• _PROVIDED RECORDS_:
■ ■ ■ ■

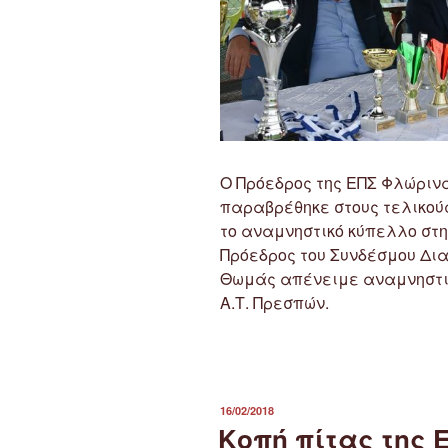
Ο Πρόεδρος της ΕΠΣ Φλώρινα
παραβρέθηκε στους τελικούς
το αναμνηστικό κύπελλο στη
Πρόεδρος του Συνδέσμου Δια
Θωμάς απένειμε αναμνηστικό
Α.Τ. Πρεσπών.
ΔΗΜΟΣΙΕΎΤΗΚΕ
16/02/2018
ΣΤΙΣ
Κοπή πίτας της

■ ■ ■ ■

• _EXERCISE DETAILS_:
Restate word for word each line of the data from the one with "Θωμάς απένειμε αναμνηστικό" to the last, keeping both ends.

• _SOLUTION FOR THIS EXERCISE_:
Θωμάς απένειμε αναμνηστικό
Α.Τ. Πρεσπών.
ΔΗΜΟΣΙΕΎΤΗΚΕ
16/02/2018
ΣΤΙΣ
Κοπή πίτας της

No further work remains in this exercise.